By Chularat Saengpassa
A MEDICAL lecturer has cautioned policymakers against rushing to legalise marijuana, even if it’s just for medical use.
“Beware of becoming stupid, poor and hurt” read the title of a social-media comment posted by Asst Professor Dr Thira Woratanarat in response to calls to fast-track medical-marijuana legislation.
Thira, who works at Chulalongkorn University’s Faculty of Medicine, also posted details about findings from foreign studies, which show that cannabis does not quite live up to some of the claims.
Last week, Government Pharmaceutical Organisation chairman Dr Sopon Mekthon told a seminar that cannabis extracts would be ready for use as early as next January, if the Food and Drug Administration were to issue an announcement declaring it legal for medicinal purposes.
Professor Dr Thiravat Hema-chudha, a senior medical lecturer at Chulalongkorn University, has also been calling on Thailand to act quickly, pointing out that Britain took just six weeks to effectively legalise marijuana for medical use.
Both have mentioned the many medical benefits of marijuana.
Yet Thira is unconvinced.
“I don’t know if they are looking for research funds or if they have any hidden agenda, but I want to present academic information,” Thira said on social media, without mentioning anyone by name.
When contacted by The Nation, Thira said he was speaking out of concern that policymakers may not have received well-rounded information before making a decision that would affect an entire nation.
“The impacts will be huge,” he predicted.
According to him, a meta-study had already examined more than 1,000 academic articles in a systematic review of medical cannabinoids.
“Cannabis extracts may ease chronic pain, but the effects are no better than alcohol consumption. If one has a 0.8 blood-alcohol level, one will not feel that much pain either,” Thira said. He added that it should also be noted that most studies touting cannabis as a painkiller have monitored its impacts for no more than two months.
“Studies monitoring the impacts longer than two months have found that cannabis is not an effective painkiller,” Thira said.
The medical lecturer reckoned the meta-study had concluded that cannabinoids helped with nausea and vomiting after chemotherapy, and delivered some improvement in spasticity.
“But before we start growing cannabis in the hope of developing medicines based on cannabinoids, we need to conduct comprehensive and large-scale research first. Proceed carefully to determine if efforts will be worth it and cost-effective,” Thira said. “Policymakers need to consider social impacts too.”
He added that the largest concern was the proposal to remove cannabis from the list of narcotics.
“How will you control the use of marijuana then? Are you sure it will not leak out of the patients-only stream to the general public?” he asked.

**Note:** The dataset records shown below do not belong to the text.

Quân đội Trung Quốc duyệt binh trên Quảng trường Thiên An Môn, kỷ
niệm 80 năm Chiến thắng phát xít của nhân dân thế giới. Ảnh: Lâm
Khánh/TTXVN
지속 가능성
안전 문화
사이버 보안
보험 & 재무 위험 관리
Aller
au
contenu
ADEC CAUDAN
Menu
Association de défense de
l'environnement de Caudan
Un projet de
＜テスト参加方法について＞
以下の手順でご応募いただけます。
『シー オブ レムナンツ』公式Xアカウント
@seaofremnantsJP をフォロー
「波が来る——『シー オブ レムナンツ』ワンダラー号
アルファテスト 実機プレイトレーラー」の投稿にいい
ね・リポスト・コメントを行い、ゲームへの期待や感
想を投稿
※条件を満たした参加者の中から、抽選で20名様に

Personally, he said, he does not believe Thailand should push hard for the legalisation of marijuana.
“Many countries that have legalised marijuana have started realising that this move is leading to many problems,” he said.
He explained that it will be difficult to control the substance once it is declared legal for medical purposes, because some people might start complaining about pain just to get their hands on the narcotic.

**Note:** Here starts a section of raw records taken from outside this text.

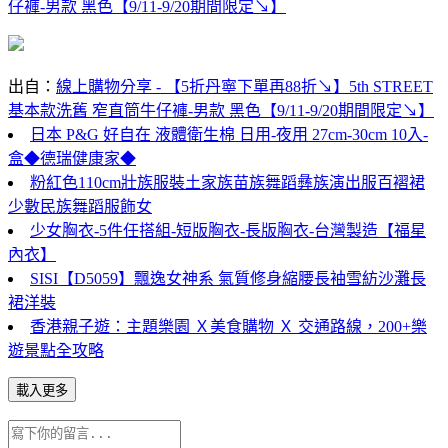
仔褲-男款 黑色【9/11-9/20期間限定↘】
出自：
線上購物分享 - 【5折丹寧下單再88折↘】5th STREET
基本款洗舊 窄直筒牛仔褲-男款 黑色【9/11-9/20期間限定↘】
日本 P&G 好自在 液體衛生棉 日用-夜用 27cm-30cm 10入-
盒◆德瑞健康家◆
粉紅色110cm壯族服裝土家族苗族舞蹈彝族演出服百褶裙
少數民族舞蹈服飾女
少女胸衣-5件任搭組-短版胸衣-長版胸衣-台灣製造【福星
內衣】
SISI【D5059】飄逸女神系 氣質修身縮腰長袖雪紡沙灘長
裙洋裝
香港親子遊：主題樂園 Ｘ美食購物 Ｘ 交通路線，200+樂
遊景點全攻略
載入更多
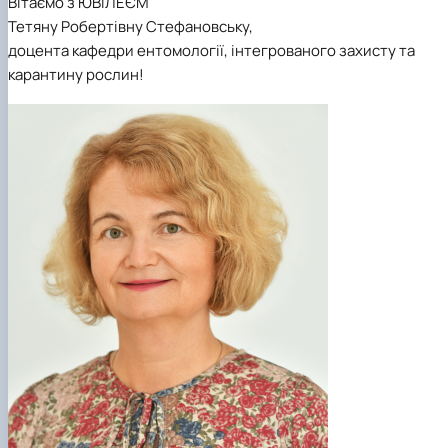
Вітаємо з ЮВІЛЕЄМ
Тетяну Робертівну Стефановську,
доцента кафедри ентомології, інтегрованого захисту та
карантину рослин
!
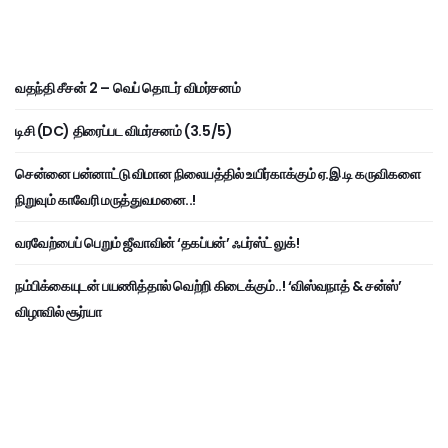
வதந்தி சீசன் 2 – வெப் தொடர் விமர்சனம்
டிசி (DC) திரைப்பட விமர்சனம் (3.5/5)
சென்னை பன்னாட்டு விமான நிலையத்தில் உயிர்காக்கும் ஏ.இ.டி கருவிகளை
நிறுவும் காவேரி மருத்துவமனை..!
வரவேற்பைப் பெறும் ஜீவாவின் ‘தகப்பன்’ ஃபர்ஸ்ட் லுக்!
நம்பிக்கையுடன் பயணித்தால் வெற்றி கிடைக்கும்..! ‘விஸ்வநாத் & சன்ஸ்’
விழாவில் சூர்யா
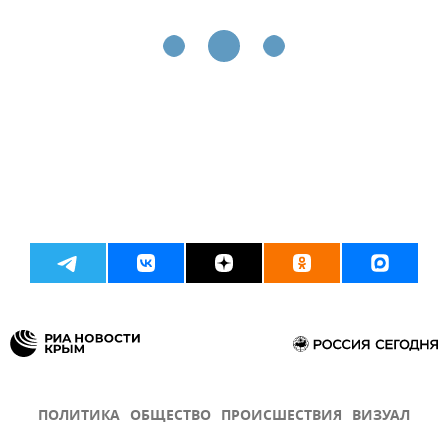
ПОЛИТИКА
ОБЩЕСТВО
ПРОИСШЕСТВИЯ
ВИЗУАЛ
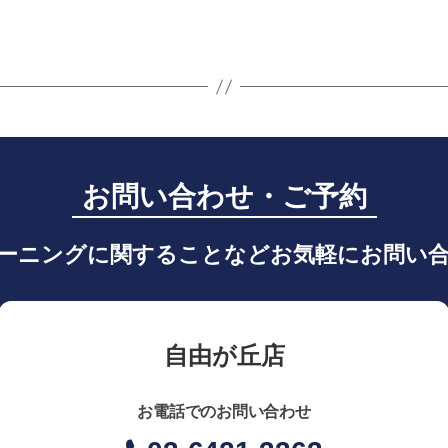
お問い合わせ・ご予約
ーニングに関することなどお気軽にお問い
自由が丘店
お電話でのお問い合わせ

“If marijuana is abused, there could be an increase in road accidents and sexual crime,” he said. “We should not be taking such a risk.”

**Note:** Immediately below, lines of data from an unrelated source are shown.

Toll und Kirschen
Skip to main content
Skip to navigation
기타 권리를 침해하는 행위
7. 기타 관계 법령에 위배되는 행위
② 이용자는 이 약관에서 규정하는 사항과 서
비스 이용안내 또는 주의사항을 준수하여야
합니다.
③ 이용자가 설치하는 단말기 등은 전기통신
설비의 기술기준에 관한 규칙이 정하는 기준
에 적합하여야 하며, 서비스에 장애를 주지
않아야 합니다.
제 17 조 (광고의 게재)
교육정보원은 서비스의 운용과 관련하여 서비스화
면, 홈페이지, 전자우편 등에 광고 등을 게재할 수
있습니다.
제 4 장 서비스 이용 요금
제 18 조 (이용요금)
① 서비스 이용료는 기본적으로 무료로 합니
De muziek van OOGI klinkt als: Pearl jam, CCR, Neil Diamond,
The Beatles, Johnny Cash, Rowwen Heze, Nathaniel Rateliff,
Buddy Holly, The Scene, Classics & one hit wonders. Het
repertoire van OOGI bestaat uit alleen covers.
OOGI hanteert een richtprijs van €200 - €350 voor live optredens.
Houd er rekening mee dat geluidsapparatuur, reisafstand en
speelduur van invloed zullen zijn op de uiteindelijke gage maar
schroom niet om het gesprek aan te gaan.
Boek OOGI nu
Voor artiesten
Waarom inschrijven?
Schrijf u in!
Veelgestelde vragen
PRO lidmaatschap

Thiravart yesterday argued that one should have the courage to step outside the box and push for development based on what is useful.
“We can develop and apply, but of course, we need to conduct extensive research to ensure that our efforts will be fruitful and effective,” he said.
Thiravat said he will speak in favour of legalising marijuana when he attends a meeting with the Public Health Ministry-appointed panel on the legalisation of narcotics today. “But I will insist that we put in place strict control measures to ensure marijuana is used for medical purposes only,” he said.
Separately, the National Legislative Assembly plans to hold a public forum to gather opinions on October 30 on the draft drug law that aims to legalise marijuana. More than 16,400 people have already shared their opinion on the plan via an online survey conducted from October 1 to October 15, and of them, 99 per cent back the idea of legalising some narcotics for a good purpose.